Opep+ anuncia novo aumento na produção
A Opep+ informou em comunicado neste domingo que concordou com um novo aumento nas metas de produção a partir de agosto. O grupo ampliará as cotas em 188 mil barris por dia (bpd), somando-se a incrementos semelhantes já realizados em junho e julho. Os sete membros principais do bloco — que inclui a Organização dos Países Exportadores de Petróleo e aliados como a Rússia — elevaram suas cotas em quase 800 mil bpd entre abril e julho.
Impacto da guerra e do Estreito de Ormuz
No entanto, o aumento efetivo da produção tem sido limitado devido ao conflito entre Estados Unidos e Israel contra o Irã, que fechou o Estreito de Ormuz ao tráfego de petroleiros para membros importantes como Arábia Saudita, Kuwait e Iraque. Segundo dados do grupo, a produção da Opep+ caiu para 33,13 milhões de bpd em maio, ante 42,77 milhões de bpd em fevereiro. A recuperação começou em junho, impulsionada por esforços dos EUA para facilitar exportações dos Emirados Árabes Unidos e outros países, mas ainda está abaixo dos níveis pré-guerra.

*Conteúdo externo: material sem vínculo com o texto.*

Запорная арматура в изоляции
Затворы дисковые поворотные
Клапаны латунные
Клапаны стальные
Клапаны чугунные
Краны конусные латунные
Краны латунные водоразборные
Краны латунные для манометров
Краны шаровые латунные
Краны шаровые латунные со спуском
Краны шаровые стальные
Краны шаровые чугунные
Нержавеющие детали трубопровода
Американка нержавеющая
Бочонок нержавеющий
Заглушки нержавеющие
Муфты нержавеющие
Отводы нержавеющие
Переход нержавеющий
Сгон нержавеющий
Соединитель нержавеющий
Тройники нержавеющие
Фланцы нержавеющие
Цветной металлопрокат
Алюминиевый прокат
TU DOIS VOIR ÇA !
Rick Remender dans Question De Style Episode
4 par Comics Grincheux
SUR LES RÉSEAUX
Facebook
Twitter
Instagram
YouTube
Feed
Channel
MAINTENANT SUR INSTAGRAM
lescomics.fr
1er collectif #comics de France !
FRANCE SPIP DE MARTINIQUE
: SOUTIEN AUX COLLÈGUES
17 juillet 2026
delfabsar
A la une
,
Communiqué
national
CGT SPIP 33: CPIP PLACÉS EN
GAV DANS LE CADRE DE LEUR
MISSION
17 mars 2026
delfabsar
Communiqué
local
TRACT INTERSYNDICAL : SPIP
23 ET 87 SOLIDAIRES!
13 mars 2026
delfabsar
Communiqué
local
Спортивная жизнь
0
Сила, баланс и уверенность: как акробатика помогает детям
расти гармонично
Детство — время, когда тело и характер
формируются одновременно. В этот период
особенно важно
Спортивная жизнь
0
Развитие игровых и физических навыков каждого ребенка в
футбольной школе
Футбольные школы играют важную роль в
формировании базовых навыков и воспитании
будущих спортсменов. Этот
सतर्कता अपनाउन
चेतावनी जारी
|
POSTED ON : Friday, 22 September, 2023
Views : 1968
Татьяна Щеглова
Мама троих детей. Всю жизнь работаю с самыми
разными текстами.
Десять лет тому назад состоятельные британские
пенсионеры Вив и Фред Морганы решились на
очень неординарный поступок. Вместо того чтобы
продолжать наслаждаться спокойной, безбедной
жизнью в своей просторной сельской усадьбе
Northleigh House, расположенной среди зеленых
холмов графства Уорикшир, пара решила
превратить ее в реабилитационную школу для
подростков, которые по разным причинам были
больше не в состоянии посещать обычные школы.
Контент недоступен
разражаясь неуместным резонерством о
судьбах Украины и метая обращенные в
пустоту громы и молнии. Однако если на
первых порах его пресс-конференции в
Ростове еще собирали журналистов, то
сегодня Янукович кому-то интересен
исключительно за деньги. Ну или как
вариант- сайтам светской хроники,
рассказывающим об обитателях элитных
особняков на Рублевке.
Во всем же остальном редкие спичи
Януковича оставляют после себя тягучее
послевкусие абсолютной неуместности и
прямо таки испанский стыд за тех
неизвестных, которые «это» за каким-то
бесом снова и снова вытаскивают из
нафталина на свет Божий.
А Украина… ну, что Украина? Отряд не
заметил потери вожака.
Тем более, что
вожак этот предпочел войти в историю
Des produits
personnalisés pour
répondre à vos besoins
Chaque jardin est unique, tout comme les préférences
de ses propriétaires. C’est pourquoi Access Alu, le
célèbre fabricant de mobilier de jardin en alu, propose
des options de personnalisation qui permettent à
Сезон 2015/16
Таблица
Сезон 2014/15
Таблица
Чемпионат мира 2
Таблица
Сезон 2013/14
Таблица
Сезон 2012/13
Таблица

Preços retornam a níveis pré-guerra
Apesar das interrupções no abastecimento, os preços do petróleo voltaram aos patamares anteriores ao conflito. As cotações são pressionadas pela queda nas importações chinesas, pelo aumento das exportações de produtores fora do Oriente Médio e pela liberação recorde de estoques estratégicos globais coordenada pela Agência Internacional de Energia.